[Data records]

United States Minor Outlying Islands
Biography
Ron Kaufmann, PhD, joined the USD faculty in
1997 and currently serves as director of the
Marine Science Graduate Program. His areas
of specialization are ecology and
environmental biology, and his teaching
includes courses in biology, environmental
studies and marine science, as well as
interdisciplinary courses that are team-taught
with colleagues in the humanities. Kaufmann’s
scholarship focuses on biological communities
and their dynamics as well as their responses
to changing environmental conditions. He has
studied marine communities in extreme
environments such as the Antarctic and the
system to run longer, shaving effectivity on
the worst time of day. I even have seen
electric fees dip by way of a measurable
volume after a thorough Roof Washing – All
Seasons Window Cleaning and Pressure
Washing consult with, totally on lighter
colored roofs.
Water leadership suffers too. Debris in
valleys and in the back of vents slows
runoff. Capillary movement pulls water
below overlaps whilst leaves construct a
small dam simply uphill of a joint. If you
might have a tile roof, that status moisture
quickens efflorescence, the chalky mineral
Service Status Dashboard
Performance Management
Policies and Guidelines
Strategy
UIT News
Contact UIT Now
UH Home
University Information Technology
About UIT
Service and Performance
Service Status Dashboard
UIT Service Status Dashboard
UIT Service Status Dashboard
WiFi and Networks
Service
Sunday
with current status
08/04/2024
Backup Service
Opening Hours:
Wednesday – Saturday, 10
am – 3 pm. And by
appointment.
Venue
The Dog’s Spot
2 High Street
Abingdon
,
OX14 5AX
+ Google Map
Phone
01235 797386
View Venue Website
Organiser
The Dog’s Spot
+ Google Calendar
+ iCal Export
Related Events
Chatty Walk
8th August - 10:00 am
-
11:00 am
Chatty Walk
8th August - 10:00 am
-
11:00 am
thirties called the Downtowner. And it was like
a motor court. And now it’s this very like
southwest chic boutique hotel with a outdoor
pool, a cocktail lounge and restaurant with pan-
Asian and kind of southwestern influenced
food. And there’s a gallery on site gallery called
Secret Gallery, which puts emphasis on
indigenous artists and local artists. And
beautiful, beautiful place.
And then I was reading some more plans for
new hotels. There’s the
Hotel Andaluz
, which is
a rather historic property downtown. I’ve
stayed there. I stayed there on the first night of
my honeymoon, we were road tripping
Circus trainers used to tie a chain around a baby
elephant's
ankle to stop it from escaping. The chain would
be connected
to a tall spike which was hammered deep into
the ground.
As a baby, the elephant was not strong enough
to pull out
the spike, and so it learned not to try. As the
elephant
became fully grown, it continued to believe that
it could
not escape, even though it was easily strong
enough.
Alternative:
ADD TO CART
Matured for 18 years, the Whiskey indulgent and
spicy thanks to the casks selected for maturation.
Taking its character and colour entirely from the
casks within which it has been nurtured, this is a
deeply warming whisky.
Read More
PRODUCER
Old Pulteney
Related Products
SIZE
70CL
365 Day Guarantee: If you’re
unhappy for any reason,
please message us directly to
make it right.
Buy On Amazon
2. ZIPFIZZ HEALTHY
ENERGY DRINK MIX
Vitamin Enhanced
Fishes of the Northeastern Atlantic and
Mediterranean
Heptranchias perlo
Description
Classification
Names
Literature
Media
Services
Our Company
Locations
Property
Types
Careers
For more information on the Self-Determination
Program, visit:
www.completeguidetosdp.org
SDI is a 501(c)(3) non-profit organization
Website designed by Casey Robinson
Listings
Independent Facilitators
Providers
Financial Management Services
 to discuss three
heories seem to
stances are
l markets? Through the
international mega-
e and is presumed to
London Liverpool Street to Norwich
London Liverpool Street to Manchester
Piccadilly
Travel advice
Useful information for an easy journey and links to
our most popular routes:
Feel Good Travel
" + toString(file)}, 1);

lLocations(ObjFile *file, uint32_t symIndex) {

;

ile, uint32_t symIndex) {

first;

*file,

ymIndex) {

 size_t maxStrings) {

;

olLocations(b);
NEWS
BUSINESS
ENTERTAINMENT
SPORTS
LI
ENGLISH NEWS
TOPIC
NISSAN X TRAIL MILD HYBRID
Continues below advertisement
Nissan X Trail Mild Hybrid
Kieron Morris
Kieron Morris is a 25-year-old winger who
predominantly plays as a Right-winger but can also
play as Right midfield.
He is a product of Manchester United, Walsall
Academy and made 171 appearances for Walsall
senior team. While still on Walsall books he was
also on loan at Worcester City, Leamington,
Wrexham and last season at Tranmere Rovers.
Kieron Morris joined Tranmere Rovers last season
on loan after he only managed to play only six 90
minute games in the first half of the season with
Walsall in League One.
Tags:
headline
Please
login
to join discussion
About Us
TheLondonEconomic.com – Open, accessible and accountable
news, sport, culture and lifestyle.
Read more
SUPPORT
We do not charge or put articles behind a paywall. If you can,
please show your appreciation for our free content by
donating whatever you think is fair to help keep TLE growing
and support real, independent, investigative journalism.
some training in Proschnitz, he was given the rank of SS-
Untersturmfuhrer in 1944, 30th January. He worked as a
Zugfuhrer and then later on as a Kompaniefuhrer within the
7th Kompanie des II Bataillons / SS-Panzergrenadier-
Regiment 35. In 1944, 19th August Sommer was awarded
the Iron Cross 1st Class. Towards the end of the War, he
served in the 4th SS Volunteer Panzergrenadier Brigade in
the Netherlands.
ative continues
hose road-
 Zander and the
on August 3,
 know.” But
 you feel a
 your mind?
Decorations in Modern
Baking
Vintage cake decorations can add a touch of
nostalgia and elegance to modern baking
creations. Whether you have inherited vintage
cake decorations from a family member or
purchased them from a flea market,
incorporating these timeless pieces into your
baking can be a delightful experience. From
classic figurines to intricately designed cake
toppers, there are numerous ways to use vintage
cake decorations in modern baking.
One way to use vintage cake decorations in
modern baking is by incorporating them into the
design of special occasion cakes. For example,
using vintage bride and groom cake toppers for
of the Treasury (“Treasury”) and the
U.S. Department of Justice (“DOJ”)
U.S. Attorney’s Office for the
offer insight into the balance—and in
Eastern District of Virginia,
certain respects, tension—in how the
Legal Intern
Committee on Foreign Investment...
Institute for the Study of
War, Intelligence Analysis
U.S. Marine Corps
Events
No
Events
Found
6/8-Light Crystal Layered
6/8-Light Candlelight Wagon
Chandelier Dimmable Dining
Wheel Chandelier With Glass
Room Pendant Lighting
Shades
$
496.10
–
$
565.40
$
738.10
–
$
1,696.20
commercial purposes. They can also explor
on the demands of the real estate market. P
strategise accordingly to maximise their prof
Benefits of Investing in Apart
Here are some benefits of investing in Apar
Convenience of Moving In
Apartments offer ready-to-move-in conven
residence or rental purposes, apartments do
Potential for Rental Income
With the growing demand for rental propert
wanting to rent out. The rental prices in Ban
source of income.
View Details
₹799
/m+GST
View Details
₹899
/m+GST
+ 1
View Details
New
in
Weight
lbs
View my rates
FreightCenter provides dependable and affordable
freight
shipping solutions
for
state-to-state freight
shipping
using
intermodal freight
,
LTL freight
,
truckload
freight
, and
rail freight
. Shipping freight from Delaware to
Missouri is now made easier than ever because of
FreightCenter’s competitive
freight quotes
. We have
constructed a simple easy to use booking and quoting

Work request – Write out again, exactly, the line containing "View my rates" and every later line of the records. Omit the rest.

Your solution –
View my rates
FreightCenter provides dependable and affordable
freight
shipping solutions
for
state-to-state freight
shipping
using
intermodal freight
,
LTL freight
,
truckload
freight
, and
rail freight
. Shipping freight from Delaware to
Missouri is now made easier than ever because of
FreightCenter’s competitive
freight quotes
. We have
constructed a simple easy to use booking and quoting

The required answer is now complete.